#### [TASK TO CARRY OUT]
Return the following data exactly, with all pictures left out.

########

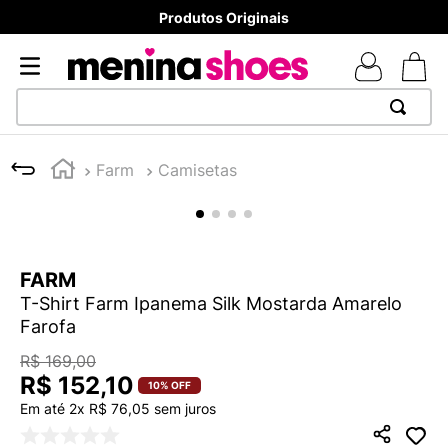
Produtos Originais
TERMOS MAIS BUSCADOS
Farm
Camisetas
1
º
TÊNIS NEWS BALANCE 530
2
º
MELISSAS MINI BABY
3
º
NEW 9060
FARM
4
º
TÊNIS VEJA WHITE
T-Shirt Farm Ipanema Silk Mostarda Amarelo
5
º
ADIDAS
Farofa
6
º
SAMBA
R$
169
,
00
R$
152
,
10
7
º
MELISSA SLIDE
10%
OFF
Em até
2
x
R$
76
,
05
sem juros
8
º
VANS TÊNIS VANS ULTRARANGE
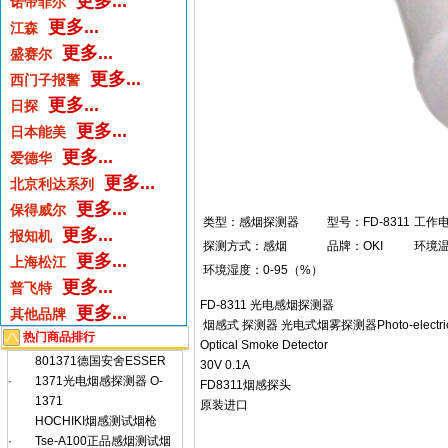
更多...
诺帝菲尔
更多...
江森
更多...
盛赛尔
更多...
西门子报警
更多...
日探
更多...
日本能美
更多...
爱德华
更多...
北京利达系列
更多...
保得威尔
类型：感烟探测器
型号：FD-8311
工作电
更多...
报知机
探测方式：感烟
品牌：OKI
环境温
更多...
上海松江
环境湿度：0-95（%）
更多...
普飞特
FD-8311 光电感烟探测器
更多...
其他品牌
烟感式 探测器 光电式烟雾探测器Photo-electric S
热门商品排行
Optical Smoke Detector
801371德国安舍ESSER
30V 0.1A
·
1371光电烟感探测器 O-
FD8311烟感探头
1371
原装进口
HOCHIKI烟感测试烟枪
·
Tse-A100正品感烟测试烟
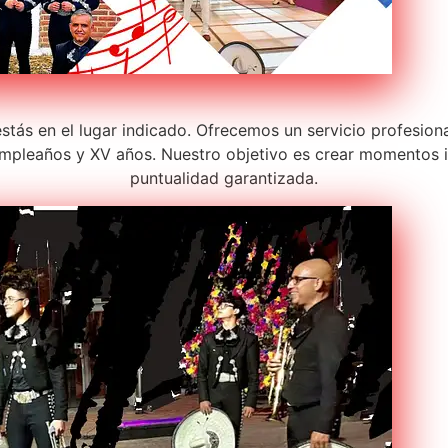
estás en el lugar indicado. Ofrecemos un servicio profesion
pleaños y XV años. Nuestro objetivo es crear momentos in
puntualidad garantizada.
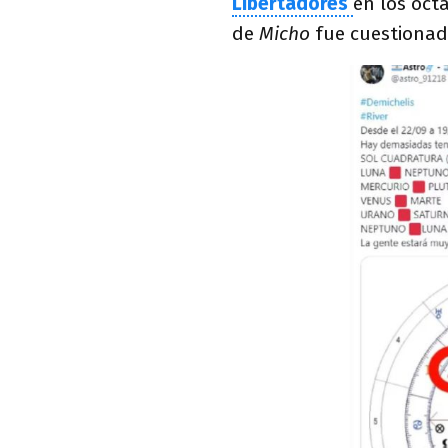
Libertadores
en los octa
de
Micho
fue cuestionad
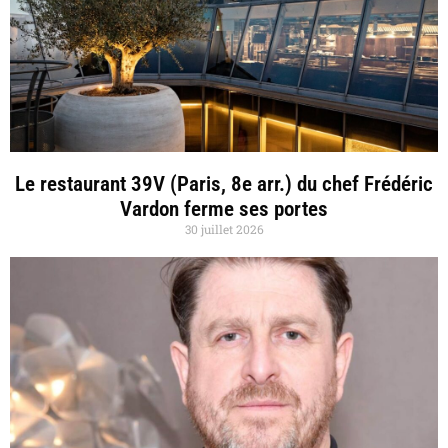
Le restaurant 39V (Paris, 8e arr.) du chef Frédéric
Vardon ferme ses portes
30 juillet 2026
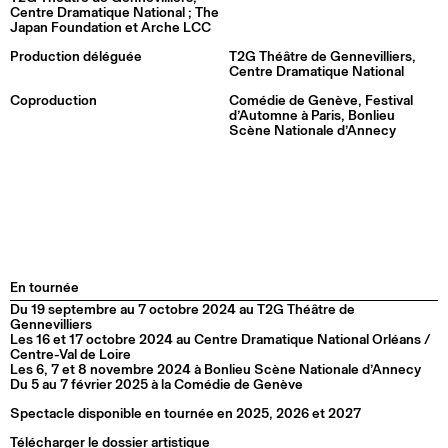
Centre Dramatique National ; The
Japan Foundation et Arche LCC
Production déléguée
T2G Théâtre de Gennevilliers,
Centre Dramatique National
Coproduction
Comédie de Genève, Festival
d’Automne à Paris, Bonlieu
Scène Nationale d’Annecy
En tournée
Du 19 septembre au 7 octobre 2024 au T2G Théâtre de
Gennevilliers
Les 16 et 17 octobre 2024 au Centre Dramatique National Orléans /
Centre-Val de Loire
Les 6, 7 et 8 novembre 2024 à Bonlieu Scène Nationale d’Annecy
Du 5 au 7 février 2025 à la Comédie de Genève
Spectacle disponible en tournée en 2025, 2026 et 2027
Télécharger le dossier artistique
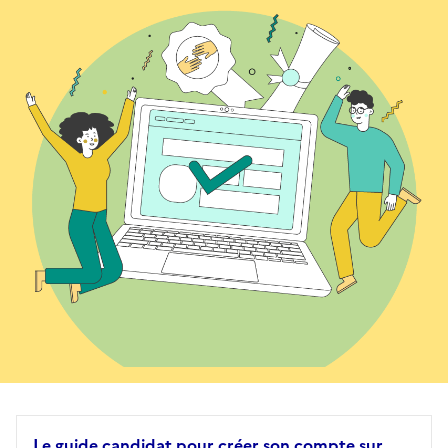
Le guide candidat pour créer son compte sur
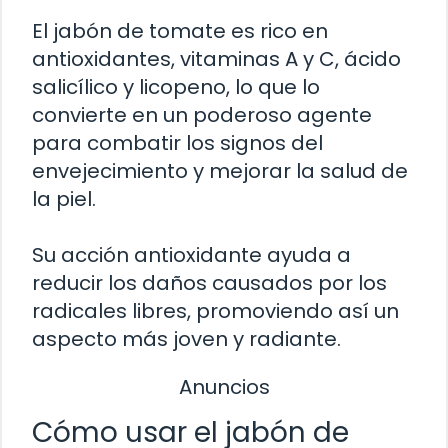
El jabón de tomate es rico en
antioxidantes, vitaminas A y C, ácido
salicílico y licopeno, lo que lo
convierte en un poderoso agente
para combatir los signos del
envejecimiento y mejorar la salud de
la piel.
Su acción antioxidante ayuda a
reducir los daños causados por los
radicales libres, promoviendo así un
aspecto más joven y radiante.
Anuncios
Cómo usar el jabón de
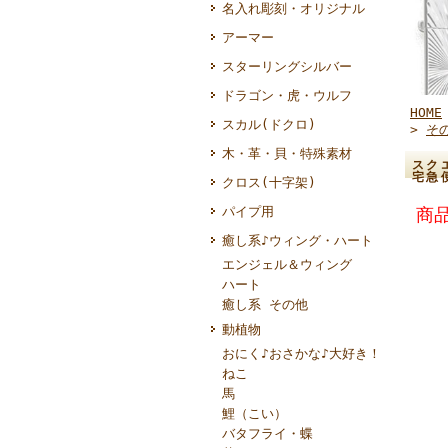
名入れ彫刻・オリジナル
アーマー
スターリングシルバー
ドラゴン・虎・ウルフ
HOME
スカル(ドクロ)
>
そ
木・革・貝・特殊素材
スク
宅急
クロス(十字架)
パイプ用
商品
癒し系♪ウィング・ハート
エンジェル＆ウィング
ハート
癒し系 その他
動植物
おにく♪おさかな♪大好き！
ねこ
馬
鯉（こい）
バタフライ・蝶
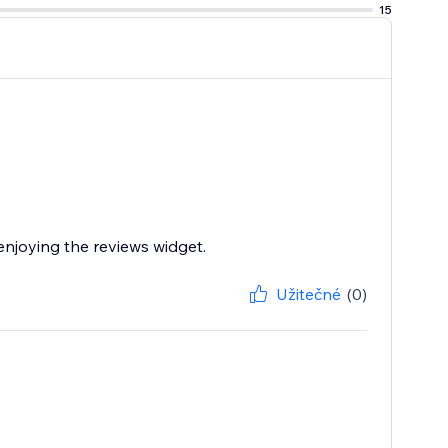
15
enjoying the reviews widget.
Užitečné
(0)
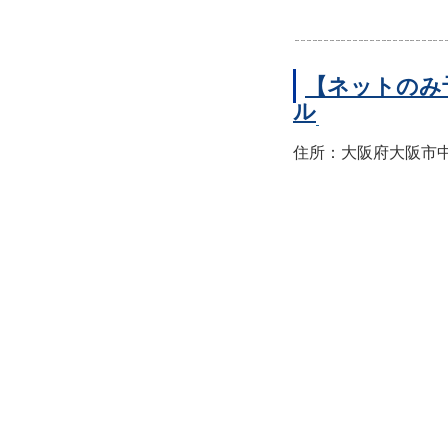
【ネットのみ
ル
住所：大阪府大阪市中央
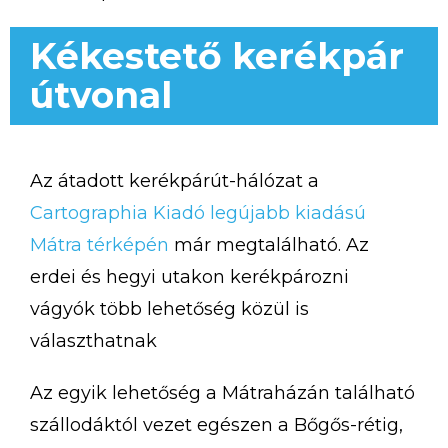
Kékestető kerékpár
útvonal
Az átadott kerékpárút-hálózat a
Cartographia Kiadó legújabb kiadású
Mátra térképén
már megtalálható. Az
erdei és hegyi utakon kerékpározni
vágyók több lehetőség közül is
választhatnak
Az egyik lehetőség a Mátraházán található
szállodáktól vezet egészen a Bőgős-rétig,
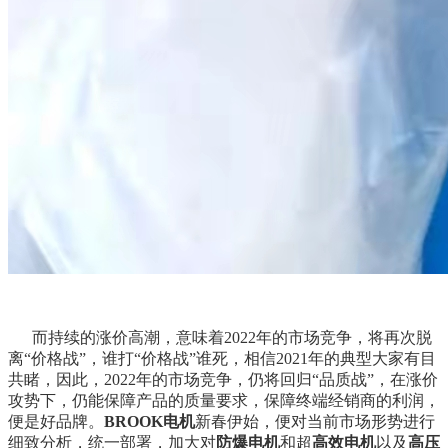
而持续的涨价高潮，意味着2022年的市场竞争，将再次脱
离“价格战”，谁打“价格战”谁死，相信2021年的典型大家有目
共睹，因此，2022年的市场竞争，仍将回归“品质战”，在涨价
攻势下，仍能保障产品的质量要求，保障终端经销商的利润，
便是好品牌。
BROOK电机
新春伊始，便对当前市场形势进行
细致分析，统一部署，加大对
防爆电机
和超
高效电机
以及
高压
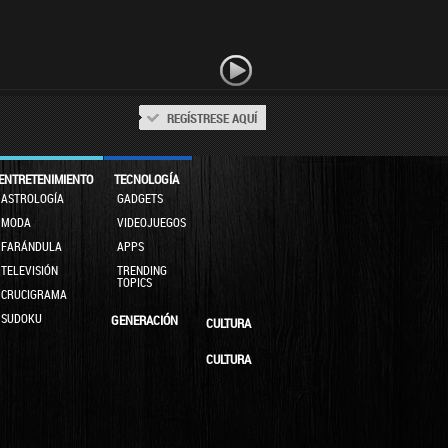
REGÍSTRESE AQUÍ
ENTRETENIMIENTO
TECNOLOGÍA
ASTROLOGÍA
GADGETS
MODA
VIDEOJUEGOS
FARÁNDULA
APPS
TELEVISIÓN
TRENDING
TOPICS
CRUCIGRAMA
SUDOKU
GENERACIÓN
CULTURA
CULTURA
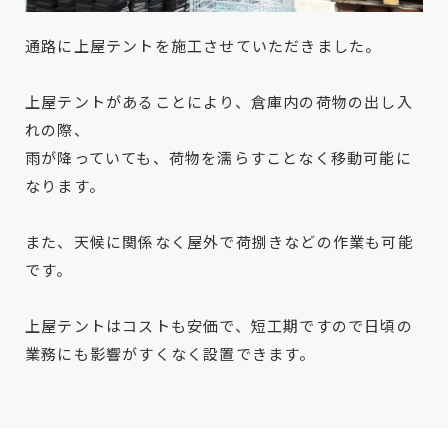
通路に上屋テントを施工させていただきました。
上屋テントがあることにより、倉庫内の荷物の出し入
れの際、
雨が降っていても、荷物を濡らすことなく移動可能に
なります。
また、天候に関係なく屋外で荷捌きなどの作業も可能
です。
上屋テントはコストも安価で、短工期ですので日頃の
業務にも影響がすくなく設置できます。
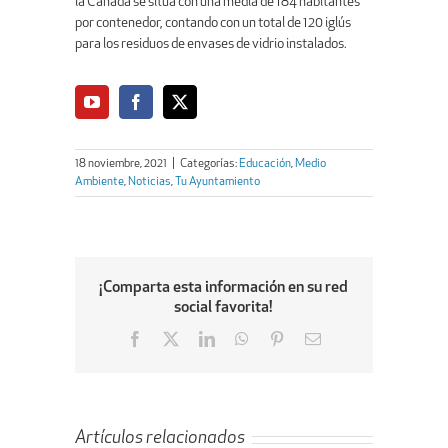
la Cañada se sitúa con una media de 184 habitantes
por contenedor, contando con un total de 120 iglús
para los residuos de envases de vidrio instalados.
18 noviembre, 2021
|
Categorías:
Educación
,
Medio
Ambiente
,
Noticias
,
Tu Ayuntamiento
¡Comparta esta información en su red
social favorita!
Facebook
X
LinkedIn
WhatsApp
Pinterest
Email
Artículos relacionados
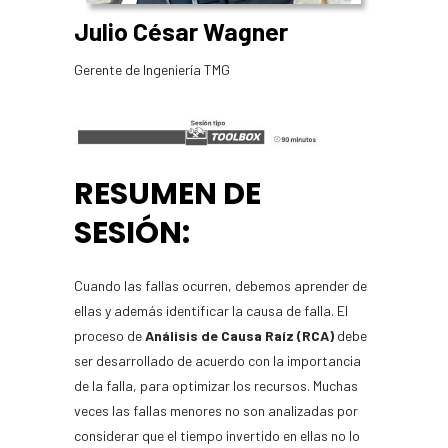
Julio César Wagner
Gerente de Ingeniería TMG
RESUMEN DE
SESIÓN:
Cuando las fallas ocurren, debemos aprender de
ellas y además identificar la causa de falla. El
proceso de
Análisis de Causa Raíz (RCA)
debe
ser desarrollado de acuerdo con la importancia
de la falla, para optimizar los recursos. Muchas
veces las fallas menores no son analizadas por
considerar que el tiempo invertido en ellas no lo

########

#### [TASK RESULT]
Produtos Originais
TERMOS MAIS BUSCADOS
Farm
Camisetas
1
º
TÊNIS NEWS BALANCE 530
2
º
MELISSAS MINI BABY
3
º
NEW 9060
FARM
4
º
TÊNIS VEJA WHITE
T-Shirt Farm Ipanema Silk Mostarda Amarelo
5
º
ADIDAS
Farofa
6
º
SAMBA
R$
169
,
00
R$
152
,
10
7
º
MELISSA SLIDE
10%
OFF
Em até
2
x
R$
76
,
05
sem juros
8
º
VANS TÊNIS VANS ULTRARANGE
更多...
诺帝菲尔
更多...
江森
更多...
盛赛尔
更多...
西门子报警
更多...
日探
更多...
日本能美
更多...
爱德华
更多...
北京利达系列
更多...
保得威尔
类型：感烟探测器
型号：FD-8311
工作电
更多...
报知机
探测方式：感烟
品牌：OKI
环境温
更多...
上海松江
环境湿度：0-95（%）
更多...
普飞特
FD-8311 光电感烟探测器
更多...
其他品牌
烟感式 探测器 光电式烟雾探测器Photo-electric S
热门商品排行
Optical Smoke Detector
801371德国安舍ESSER
30V 0.1A
·
1371光电烟感探测器 O-
FD8311烟感探头
1371
原装进口
HOCHIKI烟感测试烟枪
·
Tse-A100正品感烟测试烟
estás en el lugar indicado. Ofrecemos un servicio profesion
pleaños y XV años. Nuestro objetivo es crear momentos in
puntualidad garantizada.
Libertadores
en los octa
de
Micho
fue cuestionad
Le restaurant 39V (Paris, 8e arr.) du chef Frédéric
Vardon ferme ses portes
30 juillet 2026
Centre Dramatique National ; The
Japan Foundation et Arche LCC
Production déléguée
T2G Théâtre de Gennevilliers,
Centre Dramatique National
Coproduction
Comédie de Genève, Festival
d’Automne à Paris, Bonlieu
Scène Nationale d’Annecy
En tournée
Du 19 septembre au 7 octobre 2024 au T2G Théâtre de
Gennevilliers
Les 16 et 17 octobre 2024 au Centre Dramatique National Orléans /
Centre-Val de Loire
Les 6, 7 et 8 novembre 2024 à Bonlieu Scène Nationale d’Annecy
Du 5 au 7 février 2025 à la Comédie de Genève
Spectacle disponible en tournée en 2025, 2026 et 2027
Télécharger le dossier artistique
Le guide candidat pour créer son compte sur
El jabón de tomate es rico en
antioxidantes, vitaminas A y C, ácido
salicílico y licopeno, lo que lo
convierte en un poderoso agente
para combatir los signos del
envejecimiento y mejorar la salud de
la piel.
Su acción antioxidante ayuda a
reducir los daños causados por los
radicales libres, promoviendo así un
aspecto más joven y radiante.
Anuncios
Cómo usar el jabón de
名入れ彫刻・オリジナル
アーマー
スターリングシルバー
ドラゴン・虎・ウルフ
HOME
スカル(ドクロ)
>
そ
木・革・貝・特殊素材
スク
宅急
クロス(十字架)
パイプ用
商品
癒し系♪ウィング・ハート
エンジェル＆ウィング
ハート
癒し系 その他
動植物
おにく♪おさかな♪大好き！
ねこ
馬
鯉（こい）
バタフライ・蝶
15
enjoying the reviews widget.
Užitečné
(0)
【ネットのみ
ル
住所：大阪府大阪市中央
Kékestető kerékpár
útvonal
Az átadott kerékpárút-hálózat a
Cartographia Kiadó legújabb kiadású
Mátra térképén
már megtalálható. Az
erdei és hegyi utakon kerékpározni
vágyók több lehetőség közül is
választhatnak
Az egyik lehetőség a Mátraházán található
szállodáktól vezet egészen a Bőgős-rétig,
而持续的涨价高潮，意味着2022年的市场竞争，将再次脱
离“价格战”，谁打“价格战”谁死，相信2021年的典型大家有目
共睹，因此，2022年的市场竞争，仍将回归“品质战”，在涨价
攻势下，仍能保障产品的质量要求，保障终端经销商的利润，
便是好品牌。
BROOK电机
新春伊始，便对当前市场形势进行
细致分析，统一部署，加大对
防爆电机
和超
高效电机
以及
高压
REGÍSTRESE AQUÍ
ENTRETENIMIENTO
TECNOLOGÍA
ASTROLOGÍA
GADGETS
MODA
VIDEOJUEGOS
FARÁNDULA
APPS
TELEVISIÓN
TRENDING
TOPICS
CRUCIGRAMA
SUDOKU
GENERACIÓN
CULTURA
CULTURA
通路に上屋テントを施工させていただきました。
上屋テントがあることにより、倉庫内の荷物の出し入
れの際、
雨が降っていても、荷物を濡らすことなく移動可能に
なります。
また、天候に関係なく屋外で荷捌きなどの作業も可能
です。
上屋テントはコストも安価で、短工期ですので日頃の
業務にも影響がすくなく設置できます。
la Cañada se sitúa con una media de 184 habitantes
por contenedor, contando con un total de 120 iglús
para los residuos de envases de vidrio instalados.
18 noviembre, 2021
|
Categorías:
Educación
,
Medio
Ambiente
,
Noticias
,
Tu Ayuntamiento
¡Comparta esta información en su red
social favorita!
Facebook
X
LinkedIn
WhatsApp
Pinterest
Email
Artículos relacionados
Julio César Wagner
Gerente de Ingeniería TMG
RESUMEN DE
SESIÓN:
Cuando las fallas ocurren, debemos aprender de
ellas y además identificar la causa de falla. El
proceso de
Análisis de Causa Raíz (RCA)
debe
ser desarrollado de acuerdo con la importancia
de la falla, para optimizar los recursos. Muchas
veces las fallas menores no son analizadas por
considerar que el tiempo invertido en ellas no lo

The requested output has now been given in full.